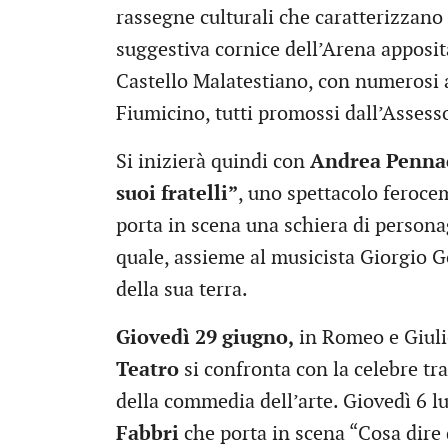
rassegne culturali che caratterizzano 
suggestiva cornice dell’Arena apposit
Castello Malatestiano, con numerosi
Fiumicino, tutti promossi dall’Assesso
Si inizierà quindi con
Andrea Penna
suoi fratelli”
, uno spettacolo feroce
porta in scena una schiera di persona
quale, assieme al musicista Giorgio Go
della sua terra.
Giovedì 29 giugno,
in Romeo e Giuli
Teatro
si confronta con la celebre tr
della commedia dell’arte. Giovedì 6 l
Fabbri
che porta in scena “Cosa dire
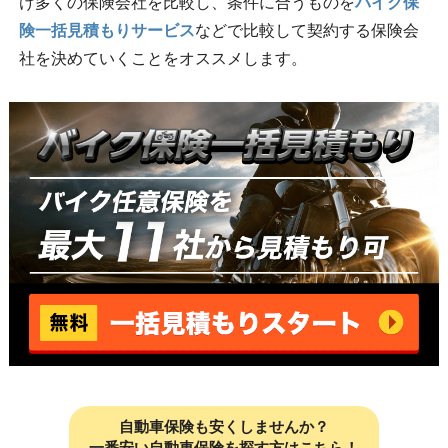
け多くの保険会社を比較し、条件に合うものを
バイク保
険一括見積もりサービス
などで比較して契約する保険会
社を決めていくことをオススメします。
自動車保険も安くしませんか？
一番安い自動車保険を探す方はこちら！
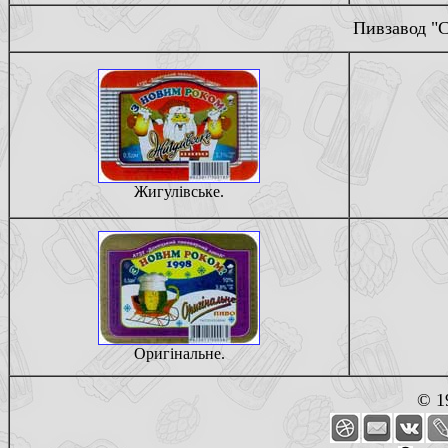
Пивзавод "С
Жигулiвське.
Оригiнальне.
© 1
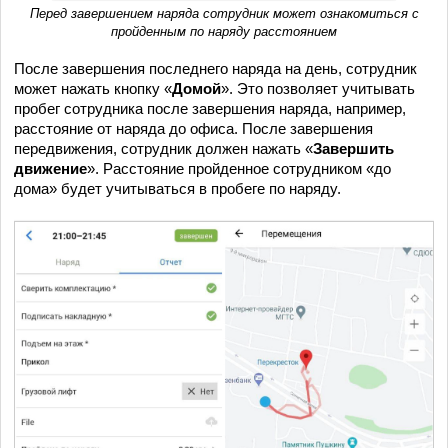
Перед завершением наряда сотрудник может ознакомиться с
пройденным по наряду расстоянием
После завершения последнего наряда на день, сотрудник
может нажать кнопку «
Домой
». Это позволяет учитывать
пробег сотрудника после завершения наряда, например,
расстояние от наряда до офиса. После завершения
передвижения, сотрудник должен нажать «
Завершить
движение
». Расстояние пройденное сотрудником «до
дома» будет учитываться в пробеге по наряду.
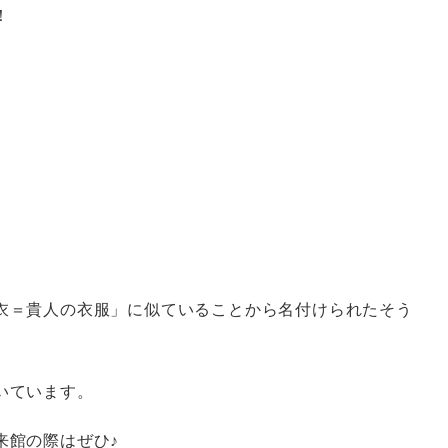
！
衣＝貴人の衣服」に似ていることから名付けられたそう
いています。
来館の際はぜひ♪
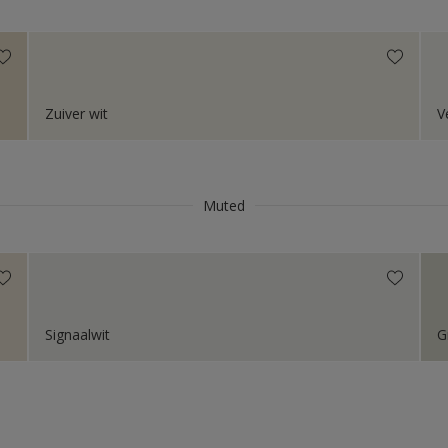
Niet van toepassing
Zuiver wit
V
Muted
Signaalwit
G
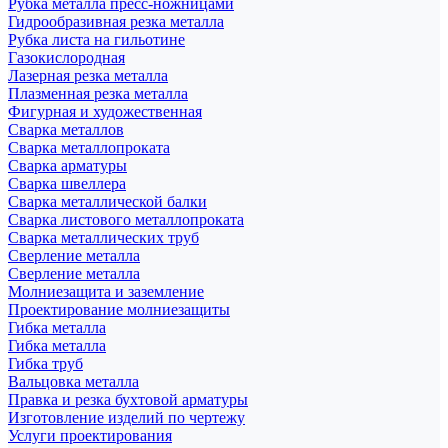
Рубка металла пресс-ножницами
Гидрообразивная резка металла
Рубка листа на гильотине
Газокислородная
Лазерная резка металла
Плазменная резка металла
Фигурная и художественная
Сварка металлов
Сварка металлопроката
Сварка арматуры
Сварка швеллера
Сварка металлической балки
Сварка листового металлопроката
Сварка металлических труб
Сверление металла
Сверление металла
Молниезащита и заземление
Проектирование молниезащиты
Гибка металла
Гибка металла
Гибка труб
Вальцовка металла
Правка и резка бухтовой арматуры
Изготовление изделий по чертежу
Услуги проектирования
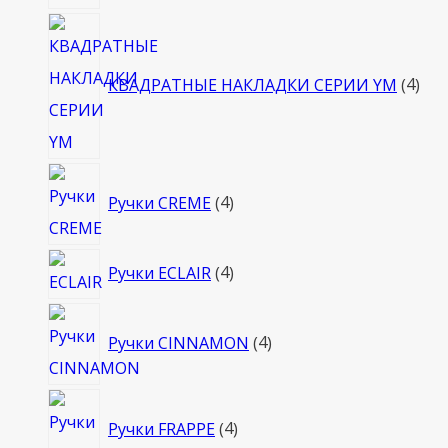
4
тов
КВАДРАТНЫЕ НАКЛАДКИ СЕРИИ YM
4
4
Ручки CREME
4
товара
4
Ручки ECLAIR
4
товара
4
Ручки CINNAMON
4
товара
4
Ручки FRAPPE
4
товара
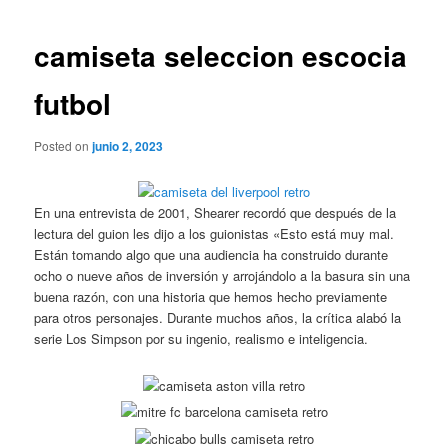
de
entradas
camiseta seleccion escocia
futbol
Posted on
junio 2, 2023
En una entrevista de 2001, Shearer recordó que después de la
lectura del guion les dijo a los guionistas «Esto está muy mal.
Están tomando algo que una audiencia ha construido durante
ocho o nueve años de inversión y arrojándolo a la basura sin una
buena razón, con una historia que hemos hecho previamente
para otros personajes. Durante muchos años, la crítica alabó la
serie Los Simpson por su ingenio, realismo e inteligencia.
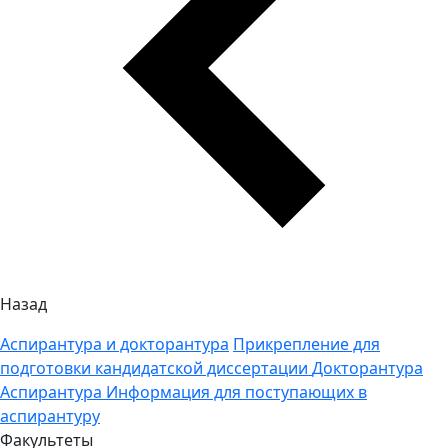
Назад
Аспирантура и докторантура
Прикрепление для
подготовки кандидатской диссертации
Докторантура
Аспирантура
Информация для поступающих в
аспирантуру
Факультеты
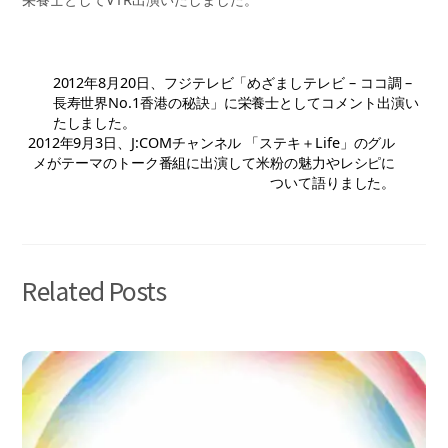
2012年8月20日、フジテレビ「めざましテレビ – ココ調 –
長寿世界No.1香港の秘訣」に栄養士としてコメント出演い
たしました。
2012年9月3日、J:COMチャンネル 「ステキ＋Life」のグル
メがテーマのトーク番組に出演して米粉の魅力やレシピに
ついて語りました。
Related Posts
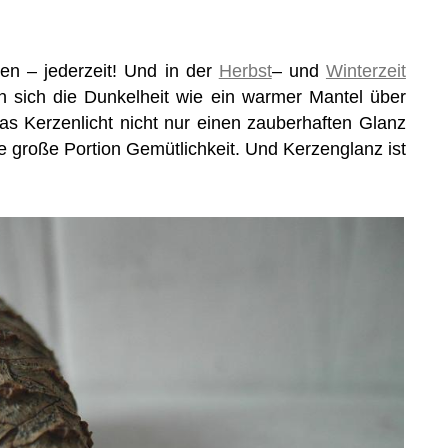
en – jederzeit! Und in der
Herbst
– und
Winterzeit
 sich die Dunkelheit wie ein warmer Mantel über
das Kerzenlicht nicht nur einen zauberhaften Glanz
e große Portion Gemütlichkeit. Und Kerzenglanz ist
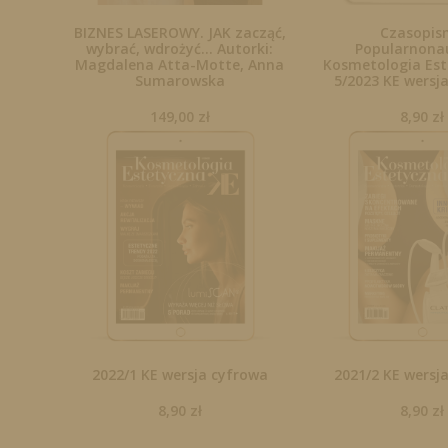
BIZNES LASEROWY. JAK zacząć,
Czasopis
wybrać, wdrożyć... Autorki:
Popularnona
Magdalena Atta-Motte, Anna
Kosmetologia Est
Sumarowska
5/2023 KE wersj
149,00
zł
8,90
zł
2022/1 KE wersja cyfrowa
2021/2 KE wersj
8,90
zł
8,90
zł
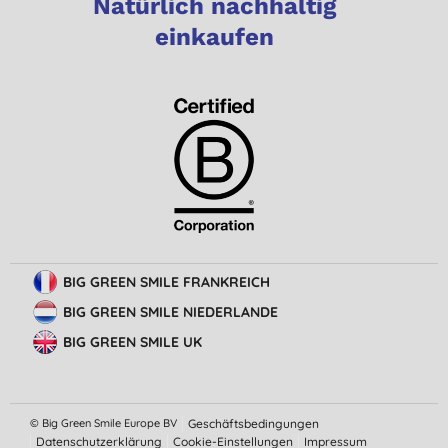
Natürlich nachhaltig
einkaufen
BIG GREEN SMILE FRANKREICH
BIG GREEN SMILE NIEDERLANDE
BIG GREEN SMILE UK
© Big Green Smile Europe BV
Geschäftsbedingungen
Datenschutzerklärung
Cookie-Einstellungen
Impressum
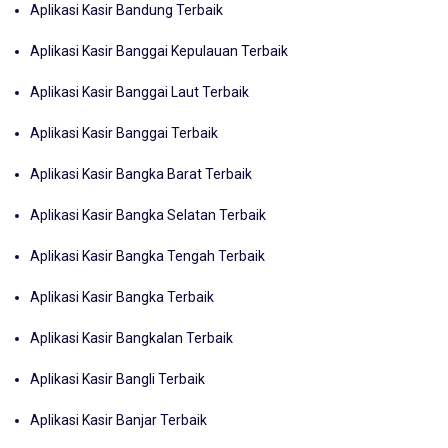
Aplikasi Kasir Bandung Terbaik
Aplikasi Kasir Banggai Kepulauan Terbaik
Aplikasi Kasir Banggai Laut Terbaik
Aplikasi Kasir Banggai Terbaik
Aplikasi Kasir Bangka Barat Terbaik
Aplikasi Kasir Bangka Selatan Terbaik
Aplikasi Kasir Bangka Tengah Terbaik
Aplikasi Kasir Bangka Terbaik
Aplikasi Kasir Bangkalan Terbaik
Aplikasi Kasir Bangli Terbaik
Aplikasi Kasir Banjar Terbaik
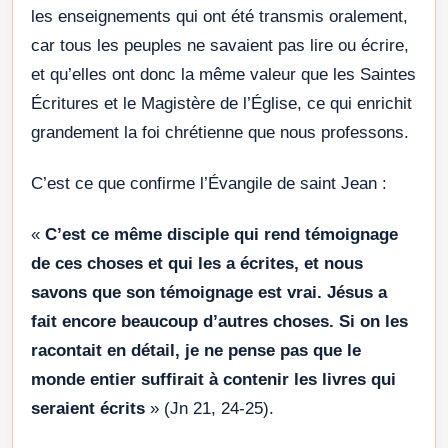
les enseignements qui ont été transmis oralement,
car tous les peuples ne savaient pas lire ou écrire,
et qu’elles ont donc la même valeur que les Saintes
Écritures et le Magistère de l’Église, ce qui enrichit
grandement la foi chrétienne que nous professons.
C’est ce que confirme l’Évangile de saint Jean :
«
C’est ce même disciple qui rend témoignage
de ces choses et qui les a écrites, et nous
savons que son témoignage est vrai. Jésus a
fait encore beaucoup d’autres choses. Si on les
racontait en détail, je ne pense pas que le
monde entier suffirait à contenir les livres qui
seraient écrits
» (Jn 21, 24-25).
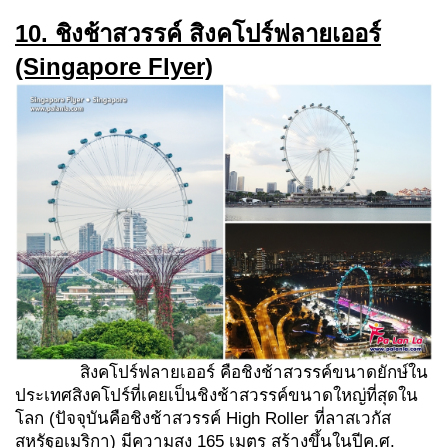
10. ชิงช้าสวรรค์ สิงคโปร์ฟลายเออร์
(Singapore Flyer)
สิงคโปร์ฟลายเออร์ คือชิงช้าสวรรค์ขนาดยักษ์ใน
ประเทศสิงคโปร์ที่เคยเป็นชิงช้าสวรรค์ขนาดใหญ่ที่สุดใน
โลก (ปัจจุบันคือชิงช้าสวรรค์ High Roller ที่ลาสเวกัส
สหรัฐอเมริกา) มีความสูง 165 เมตร สร้างขึ้นในปีค.ศ.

# What the task requires:
Within the data above, repeat exactly the lines from the one bearing "che porta in" through the one bearing "lectura del guion". Include no pictures and nothing else.

# Expected answer:
che porta in scena “Cosa dire
け多くの保険会社を比較し、条件に合うものを
バイク保
険一括見積もりサービス
などで比較して契約する保険会
社を決めていくことをオススメします。
自動車保険も安くしませんか？
一番安い自動車保険を探す方はこちら！
Пивзавод "С
Жигулiвське.
Оригiнальне.
© 1
Перед завершением наряда сотрудник может ознакомиться с
пройденным по наряду расстоянием
После завершения последнего наряда на день, сотрудник
может нажать кнопку «
Домой
». Это позволяет учитывать
пробег сотрудника после завершения наряда, например,
расстояние от наряда до офиса. После завершения
передвижения, сотрудник должен нажать «
Завершить
движение
». Расстояние пройденное сотрудником «до
дома» будет учитываться в пробеге по наряду.
！
衣＝貴人の衣服」に似ていることから名付けられたそう
いています。
来館の際はぜひ♪
Niet van toepassing
Zuiver wit
V
Muted
Signaalwit
G
Рубка металла пресс-ножницами
Гидрообразивная резка металла
Рубка листа на гильотине
Газокислородная
Лазерная резка металла
Плазменная резка металла
Фигурная и художественная
Сварка металлов
Сварка металлопроката
Сварка арматуры
Сварка швеллера
Сварка металлической балки
Сварка листового металлопроката
Сварка металлических труб
Сверление металла
Сверление металла
Молниезащита и заземление
Проектирование молниезащиты
Гибка металла
Гибка металла
Гибка труб
Вальцовка металла
Правка и резка бухтовой арматуры
Изготовление изделий по чертежу
Услуги проектирования
4
тов
КВАДРАТНЫЕ НАКЛАДКИ СЕРИИ YM
4
4
Ручки CREME
4
товара
4
Ручки ECLAIR
4
товара
4
Ручки CINNAMON
4
товара
4
Ручки FRAPPE
4
товара
de
entradas
camiseta seleccion escocia
futbol
Posted on
junio 2, 2023
En una entrevista de 2001, Shearer recordó que después de la
lectura del guion les dijo a los guionistas «Esto está muy mal.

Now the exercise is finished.